Anycast & BGP routing

Modern edge networks advertise code execution near the “eyeball”. When you deploy a Cloudflare Worker / Fly app / Deno function, you get back a custom domain / IP address for it. If you hit this URL / IP address from Japan, your app runs near Japan. If you hit it from New York, your app runs somewhere in the eastern United States. If you’re hitting the same IP address, how is it that two completely separate servers answer your request? Weren’t we told that one IP address belongs to one server?

Anycast is at the heart of distributed systems, and is the answer to all these questions. In an anycast network, one IP address is shared by multiple servers. Mind you, an anycast network is different from a load-balanced network. In a network where multiple servers are fronted by a load balancer, the request always goes to the load balancer first, and it decides which server replies. If you’re in Japan and the load balancer is in Frankfurt, your request will go to Frankfurt, then maybe back to Japan. In an anycast network, your request would go directy to a server in Japan.

DNS (the thing that translates a website’s domain to an IP address) isn’t aware of geography, so how does this work?
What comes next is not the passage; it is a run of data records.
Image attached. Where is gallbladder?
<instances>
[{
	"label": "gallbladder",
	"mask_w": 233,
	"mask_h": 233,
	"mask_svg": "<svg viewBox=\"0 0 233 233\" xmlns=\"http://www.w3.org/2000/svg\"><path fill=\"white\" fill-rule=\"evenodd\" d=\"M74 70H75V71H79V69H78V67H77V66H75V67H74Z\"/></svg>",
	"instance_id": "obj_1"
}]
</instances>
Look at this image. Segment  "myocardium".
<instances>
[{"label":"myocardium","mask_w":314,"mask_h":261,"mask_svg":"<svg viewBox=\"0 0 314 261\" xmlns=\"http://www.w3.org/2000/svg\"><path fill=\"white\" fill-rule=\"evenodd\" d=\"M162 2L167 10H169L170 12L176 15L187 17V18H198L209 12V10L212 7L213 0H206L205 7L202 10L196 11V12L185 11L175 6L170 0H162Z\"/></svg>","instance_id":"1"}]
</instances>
When your browser sends a network packet out into the world, it is the job of routers to make sure this packet reaches its destination. Routers are smart little things, they can work together to decide what route your packet takes to your destination. I’m not talking about our regular old home routers, I’m talking about the big ones that belong to ISPs and big companies. These routers have access to something called BGP metrics. The Internet is a network on networks, and each network announces BGP metrics about itself. These metrics describe the shape/congestion of the network, and is what the big Cisco routers use to calculate the most optimal route for your packets.
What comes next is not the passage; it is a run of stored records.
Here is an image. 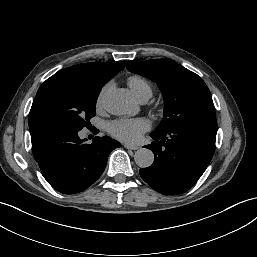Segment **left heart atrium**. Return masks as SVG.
I'll return each mask as SVG.
<instances>
[{"label":"left heart atrium","instance_id":"1","mask_svg":"<svg viewBox=\"0 0 257 257\" xmlns=\"http://www.w3.org/2000/svg\"><path fill=\"white\" fill-rule=\"evenodd\" d=\"M150 127L151 123L145 118L117 119L108 124L107 130L120 141L136 143Z\"/></svg>","mask_w":257,"mask_h":257}]
</instances>
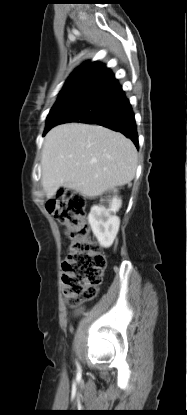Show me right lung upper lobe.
Masks as SVG:
<instances>
[{
    "mask_svg": "<svg viewBox=\"0 0 187 415\" xmlns=\"http://www.w3.org/2000/svg\"><path fill=\"white\" fill-rule=\"evenodd\" d=\"M104 65L95 61H86L83 64H81L79 67H77L72 74L67 79L66 83L64 84L59 98L57 102L61 101L62 99L66 98L68 96V93L73 89V87L76 85V83L86 77L87 75L91 74L92 72L98 70L99 68L103 67ZM61 104H58L57 107L54 109L56 110ZM53 110V111H54Z\"/></svg>",
    "mask_w": 187,
    "mask_h": 415,
    "instance_id": "cb5924a9",
    "label": "right lung upper lobe"
}]
</instances>
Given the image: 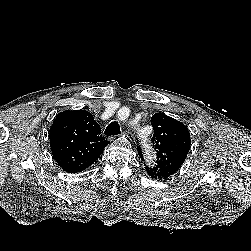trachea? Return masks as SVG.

BGP metrics are geographically aware, so an ISP router in Japan calculates the route of your packets to a server in Japan, and a different one in New York calculates the route to a server in New York, even though the destination IP address is the same! It is the job of the subnetwork itself (like Cloudflare / Fly / Deno) to make sure that the BGP metrics it advertises are correct. If Cloudflare’s BGP announcements were incorrrect, routers would no longer be able to locate Cloudflare’s network, and as a result, every website behind Cloudflare would just vanish off the face of the earth. Cloudflare can also modify these BGP announcements to make itself more efficient. Say a datacenter in Frankfurt catches fire. BGP metrics can (and will) be modified to steer traffic to a different datacenter, or perhaps to Berlin instead.
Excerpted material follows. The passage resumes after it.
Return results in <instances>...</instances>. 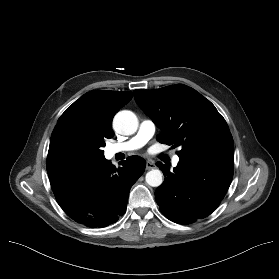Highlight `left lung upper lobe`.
I'll return each mask as SVG.
<instances>
[{"mask_svg": "<svg viewBox=\"0 0 279 279\" xmlns=\"http://www.w3.org/2000/svg\"><path fill=\"white\" fill-rule=\"evenodd\" d=\"M140 108L161 129L159 142L181 146L178 156L234 158L229 127L215 106L193 88L177 84L156 90H135Z\"/></svg>", "mask_w": 279, "mask_h": 279, "instance_id": "obj_1", "label": "left lung upper lobe"}]
</instances>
Here’s an article from Cloudflare themselves that also explains BGP routing: What is BGP? | BGP routing explained

You might also remember a Facebook outage from 2021 that made it unreachable. BGP was the culprit there as well, and the outage may make more sense now. Cloudflare, yet again, has an article if you want to dive deeper into the rabbit-hole: Understanding how Facebook disappeared from the Internet

This was a super high level overview of anycast & BGP routing, frankly because I don’t have nearly enough experience to delve into details without being incorrect. There’s more to running your own anycast network than renting servers & tech, and this somewhat whimsical, but thoroughly informative article goes into a lot more detail: Build your own Anycast Network in Nine Steps.